CD22, or cluster of differentiation-22, is a molecule belonging to the SIGLEC family of lectins. It is found on the surface of mature B cells and to a lesser extent on some immature B cells. Generally speaking, CD22 is a regulatory molecule that prevents the overactivation of the immune system and the development of autoimmune diseases.

An immunoreceptor tyrosine-based inhibitory motif (ITIM), is a conserved sequence of amino acids that is found intracellularly in the cytoplasmic domains of many inhibitory receptors of the non-catalytic tyrosine-phosphorylated receptor family found on immune cells.

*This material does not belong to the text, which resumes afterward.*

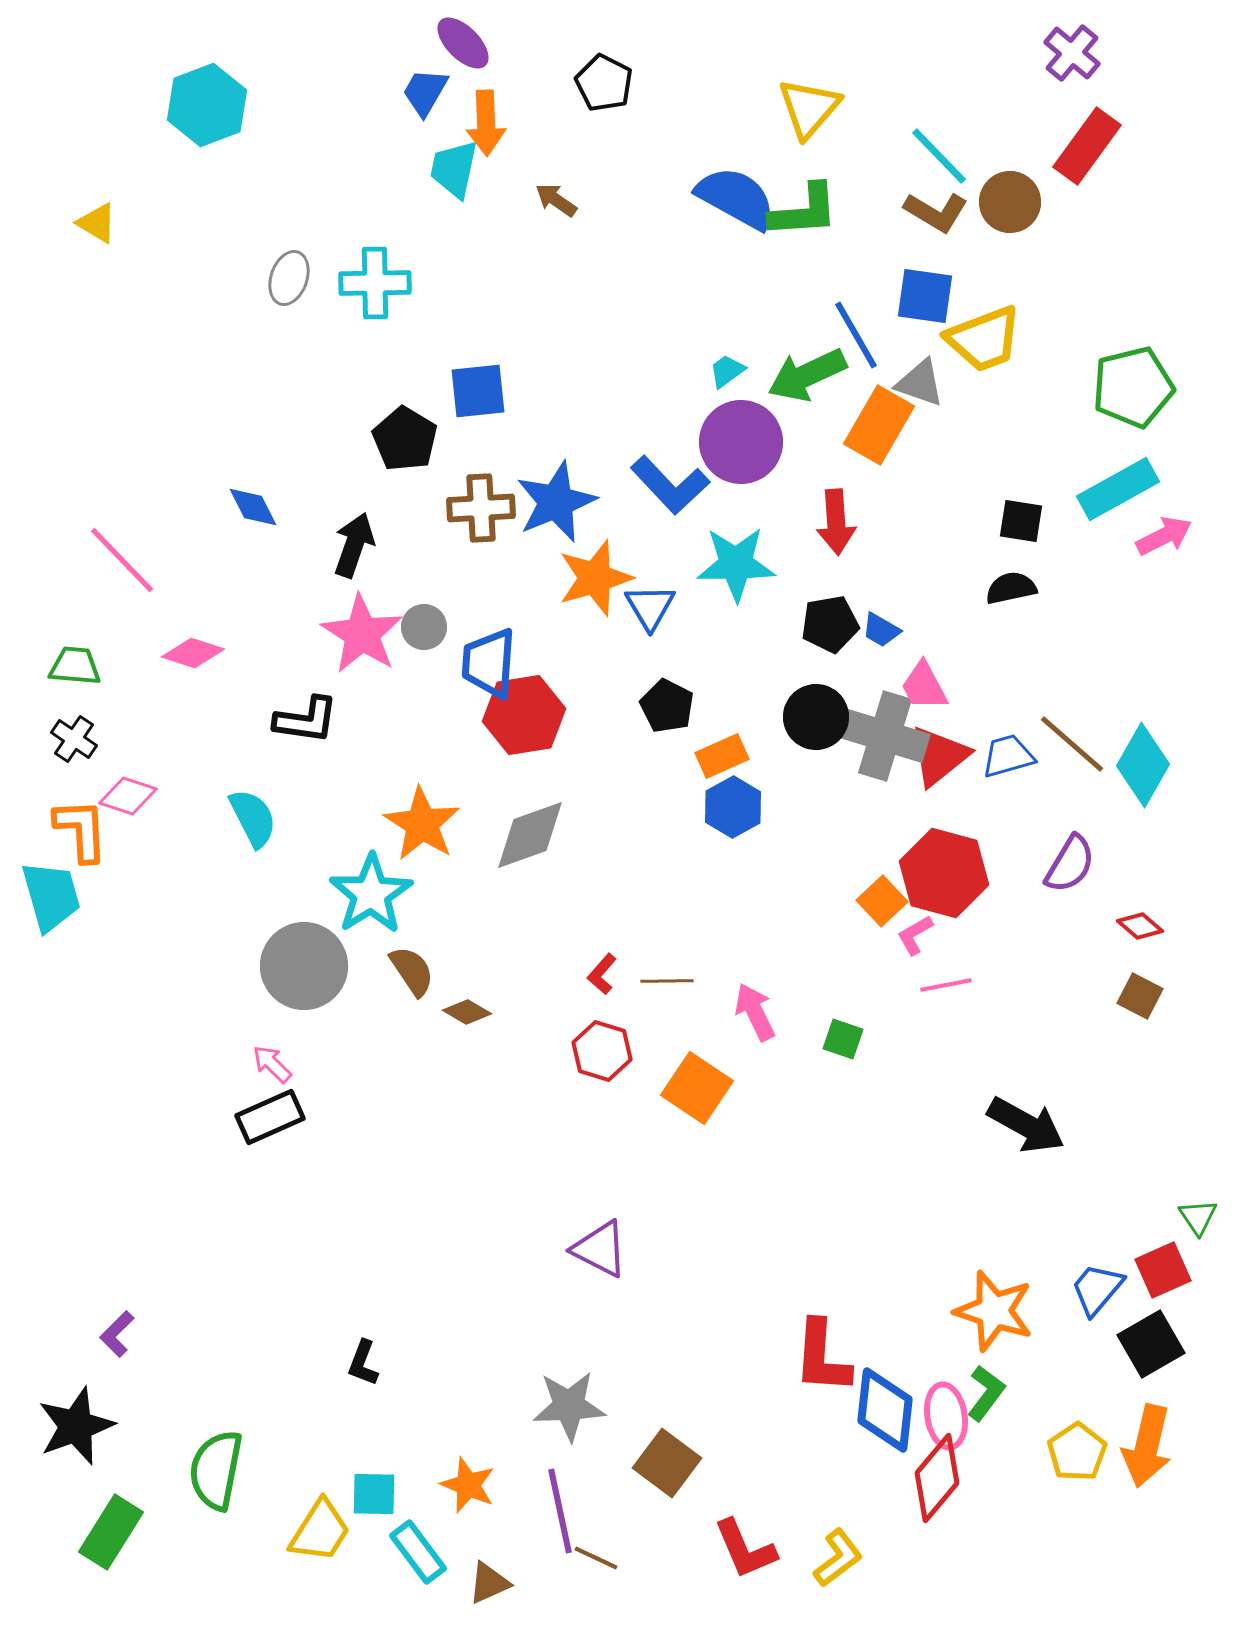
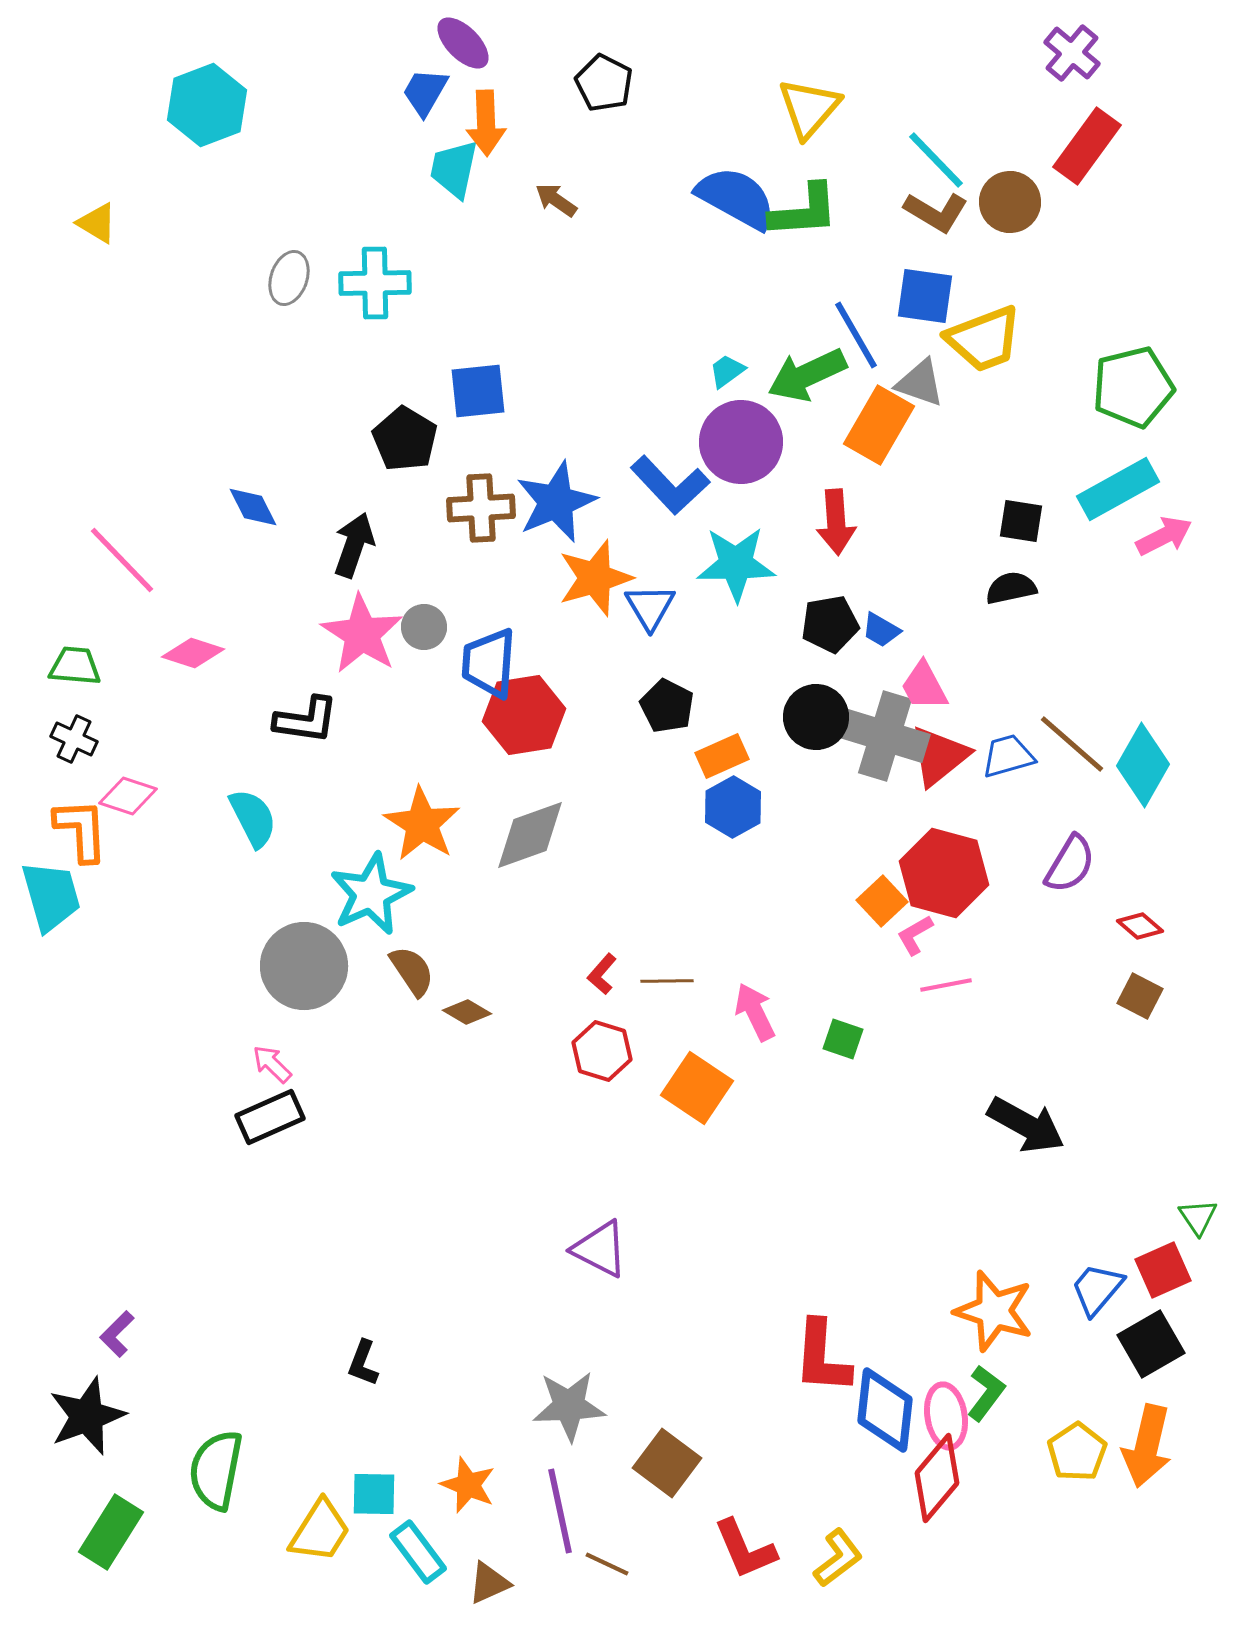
cyan line at (939, 156): moved 3 px left, 4 px down
black cross at (74, 739): rotated 9 degrees counterclockwise
cyan star at (371, 894): rotated 8 degrees clockwise
black star at (76, 1426): moved 11 px right, 10 px up
brown line at (596, 1558): moved 11 px right, 6 px down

These immune cells include T cells, B cells, NK cells, dendritic cells, macrophages and mast cells. ITIMs have similar structures of S/I/V/LxYxxI/V/L, where x is any amino acid, Y is a tyrosine residue that can be phosphorylated, S is the amino acid serine, I is the amino acid isoleucine, and V is the amino acid valine. ITIMs recruit SH2 domain-containing phosphatases, which inhibit cellular activation. ITIM-containing receptors often serve to target immunoreceptor tyrosine-based activation motif (ITAM)-containing receptors, resulting in an innate inhibition mechanism within cells. ITIM bearing receptors have important role in regulation of immune system allowing negative regulation at different levels of the immune response.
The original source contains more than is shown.